Dandelions are most likely native to Eurasia, but there's a significant debate about their origins. There have even been a few people to suggest that the true dandelion that carries this species name is only found in North America, and that there's a separate species in Europe. The Europeans always feel they have to be special... :) Regardless of the true species name, almost all dandelions are created equal: they flower in the spring when you're just trying to get your grass looking good again, most people hate them, they have taproots that are nearly impossible to get out of the ground unless you're weeding after a heavy downpour and the ground is wet (if you've never weeded after it has rained, give it a try. You'll thank me later. You're welcome), they have bright yellow flowers that turn into fluffy seed heads, and no matter what kind of biological warfare you use on them the always come back. You know, typical boring (some might say ugly, but I rather like them) dandelions.

Except this one!

Instead of just talking about why dandelions are cool, I wanted to talk about why THIS dandelion is cool. You can see right away from the top image, highlighted in the bottom two images, that the flower head of this particular plant doesn't look like a typical dandelion plant. This phenomenon is called "fasciation", and so this dandelion plant is fasciated. This means that all of the flower heads that would have developed into their own flower under normal conditions have, for some reason, fused together and created a mutant giant flower head (caused by the fusion of many separate meristems at the end of the inflorescence stalks). This, to me, is one of the most fascinating phenomena of the plant world, and has been documented in over 100 species of plants. The best part? No one has any idea why this happens in any given plant. There are lots of ideas of why this might happen in general: exposure to radiation, attack of a virus, exposure to low doses of specific chemicals (like 2,4-D, or Roundup, for example), mechanical disturbance, insect damage, or genetic mutations. But could anyone tell you why THIS PLANT became fasciated? As of our current knowledge, no. You could definitely speculate and come up with the most likely scenario but you would never be 100% sure (and there are likely other reasons why this happens that are currently undocumented). Normally this phenomenon is incredibly rare in the plant world, and to see it would be a real treat...except dandelions. Apparently dandelions do this all the time! Silly plants. The speculation here is that in this plant species it is more than likely pre-determined by genetic mutations that can be passed on through the seeds, but also exposure to common pesticides like 2,4-D also play a role (and dandelions are always on the end of chemical attacks, it seems!). Unfortunately, someone ripped this plant out of the ground (and by someone, I mean the people that do grounds maintenance on campus) before it had a chance to finish flowering and turn to seed. I would have loved to continue taking pictures of the flower development and collect some seeds to see if I could grow a new fasciated dandelion! Yes, I know what's coming. "You know you're a nerd when..." :) Don't worry, Mom and Dad. I would have done it in the greenhouses at school!

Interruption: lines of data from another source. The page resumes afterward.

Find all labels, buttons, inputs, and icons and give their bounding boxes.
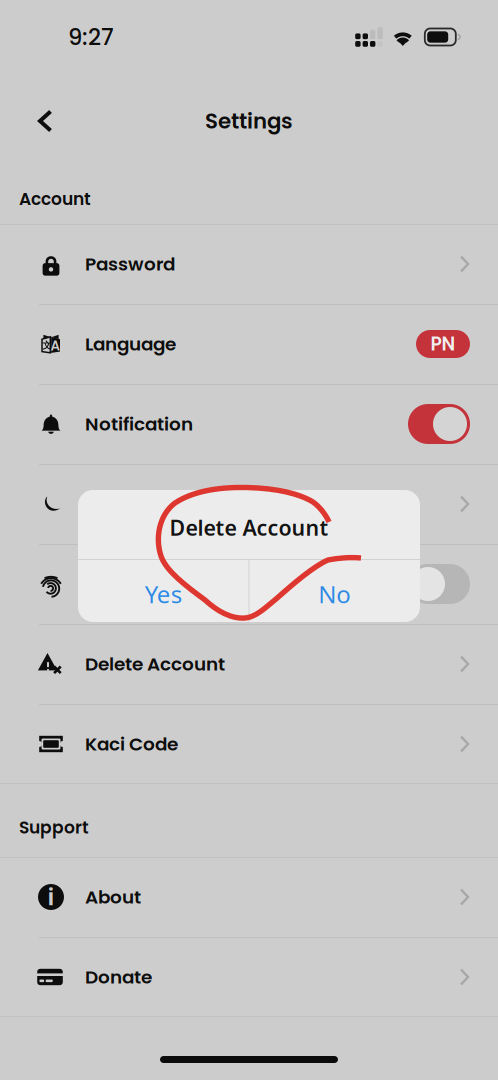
staticText: Support [19, 816, 89, 840]
staticText: Donate [85, 964, 152, 990]
staticText: Settings [205, 106, 293, 136]
button[interactable]: Delete Account [0, 624, 498, 704]
button[interactable]: Dark Mode [0, 464, 498, 544]
staticText: Notification [85, 411, 193, 437]
staticText: No [318, 578, 351, 610]
button[interactable]: Notification toggle [408, 404, 470, 444]
button[interactable]: A [0, 304, 498, 384]
button[interactable]: Notification [0, 384, 498, 464]
staticText: 9:27 [68, 21, 114, 53]
staticText: PN [430, 331, 456, 357]
staticText: Delete Account [170, 513, 328, 542]
staticText: Account [19, 187, 91, 211]
staticText: Touch ID [85, 571, 165, 597]
staticText: Kaci Code [85, 731, 178, 757]
staticText: Language [85, 331, 176, 357]
staticText: Dark Mode [85, 491, 184, 517]
staticText: A [51, 336, 61, 355]
staticText: About [85, 884, 141, 910]
staticText: 文 [42, 340, 51, 351]
button[interactable]: Password [0, 224, 498, 304]
button[interactable]: Touch ID [0, 544, 498, 624]
staticText: Delete Account [85, 651, 225, 677]
button[interactable]: Kaci Code [0, 704, 498, 784]
button[interactable]: Yes [78, 560, 248, 622]
button[interactable]: No [250, 560, 420, 622]
button[interactable]: Touch ID toggle [408, 564, 470, 604]
button[interactable]: i [0, 857, 498, 937]
button[interactable]: Donate [0, 937, 498, 1017]
staticText: Yes [145, 578, 182, 610]
staticText: i [48, 881, 54, 912]
button[interactable]: Back [21, 96, 70, 146]
staticText: Password [85, 251, 175, 277]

Have you ever seen a fasciated plant? Now that I know it exists, I saw the remains of a fasciated tulip growing in a bed on campus. Fascinating fasciation!

EDIT: I guess I should mention that this phenomenon isn't just restricted to the plant world; it also happens in fungi. Next time you're in the grocery store and have some time to kill, go pick through the bin of shiitake mushrooms. I bet you'll find a mushroom with a single squashed-looking stalk with two caps on the top. Fasciated shiitakes are quite common; I guess that makes the shiitake the dandelion of the fungus world!